■ WHAT THE TASK REQUIRES ■
Look over the material for the string "minutes". Copy every line where it turns up.
□ □ □ □ □
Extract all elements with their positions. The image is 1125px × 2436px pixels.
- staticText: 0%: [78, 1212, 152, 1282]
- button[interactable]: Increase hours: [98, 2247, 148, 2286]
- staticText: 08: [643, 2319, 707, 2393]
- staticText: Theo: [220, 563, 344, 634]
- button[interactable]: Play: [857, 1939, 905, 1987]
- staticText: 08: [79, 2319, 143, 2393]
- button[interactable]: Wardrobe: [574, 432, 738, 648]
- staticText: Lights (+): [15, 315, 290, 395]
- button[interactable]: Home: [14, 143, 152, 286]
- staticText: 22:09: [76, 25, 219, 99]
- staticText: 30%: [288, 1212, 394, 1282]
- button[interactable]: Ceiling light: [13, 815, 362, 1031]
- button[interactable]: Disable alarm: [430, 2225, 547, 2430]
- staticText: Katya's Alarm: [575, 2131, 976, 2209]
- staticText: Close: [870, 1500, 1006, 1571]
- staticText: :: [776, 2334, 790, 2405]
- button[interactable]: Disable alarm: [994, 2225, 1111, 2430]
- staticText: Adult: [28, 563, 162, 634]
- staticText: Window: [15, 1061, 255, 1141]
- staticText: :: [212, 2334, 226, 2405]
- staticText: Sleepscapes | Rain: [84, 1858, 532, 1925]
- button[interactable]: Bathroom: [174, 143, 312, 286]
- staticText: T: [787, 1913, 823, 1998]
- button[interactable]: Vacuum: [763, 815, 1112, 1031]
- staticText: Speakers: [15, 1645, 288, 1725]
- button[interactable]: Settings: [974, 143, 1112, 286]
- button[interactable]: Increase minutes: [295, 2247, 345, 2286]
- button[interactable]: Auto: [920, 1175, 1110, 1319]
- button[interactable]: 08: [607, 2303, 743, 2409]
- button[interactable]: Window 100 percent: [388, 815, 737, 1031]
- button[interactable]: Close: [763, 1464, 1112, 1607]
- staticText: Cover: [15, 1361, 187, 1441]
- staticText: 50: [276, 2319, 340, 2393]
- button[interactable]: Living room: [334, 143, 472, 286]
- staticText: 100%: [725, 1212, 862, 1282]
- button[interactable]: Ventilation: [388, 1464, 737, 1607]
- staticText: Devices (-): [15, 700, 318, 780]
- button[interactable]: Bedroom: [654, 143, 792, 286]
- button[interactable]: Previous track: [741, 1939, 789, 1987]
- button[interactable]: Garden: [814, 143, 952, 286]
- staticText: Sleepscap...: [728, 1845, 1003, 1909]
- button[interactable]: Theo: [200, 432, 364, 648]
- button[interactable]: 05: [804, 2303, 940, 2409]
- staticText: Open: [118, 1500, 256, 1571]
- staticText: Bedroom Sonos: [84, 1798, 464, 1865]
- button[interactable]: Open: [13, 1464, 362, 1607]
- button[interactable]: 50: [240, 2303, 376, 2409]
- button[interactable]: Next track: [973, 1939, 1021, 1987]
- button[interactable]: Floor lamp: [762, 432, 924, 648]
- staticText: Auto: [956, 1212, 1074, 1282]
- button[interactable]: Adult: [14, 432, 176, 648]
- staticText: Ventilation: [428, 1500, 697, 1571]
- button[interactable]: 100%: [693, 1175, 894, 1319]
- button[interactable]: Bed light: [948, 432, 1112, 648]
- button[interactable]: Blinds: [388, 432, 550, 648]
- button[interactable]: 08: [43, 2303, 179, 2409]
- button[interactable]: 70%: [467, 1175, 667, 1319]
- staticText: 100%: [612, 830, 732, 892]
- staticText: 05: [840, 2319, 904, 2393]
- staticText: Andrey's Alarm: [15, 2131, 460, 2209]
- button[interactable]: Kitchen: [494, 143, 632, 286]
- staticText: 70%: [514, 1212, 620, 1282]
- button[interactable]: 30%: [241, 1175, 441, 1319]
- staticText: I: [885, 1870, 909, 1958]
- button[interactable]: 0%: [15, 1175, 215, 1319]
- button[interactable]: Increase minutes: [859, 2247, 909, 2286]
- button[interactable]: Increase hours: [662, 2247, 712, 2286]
□ □ □ □ □
■ ANSWER SPACE ■
- button[interactable]: Increase minutes: [295, 2247, 345, 2286]
- button[interactable]: Increase minutes: [859, 2247, 909, 2286]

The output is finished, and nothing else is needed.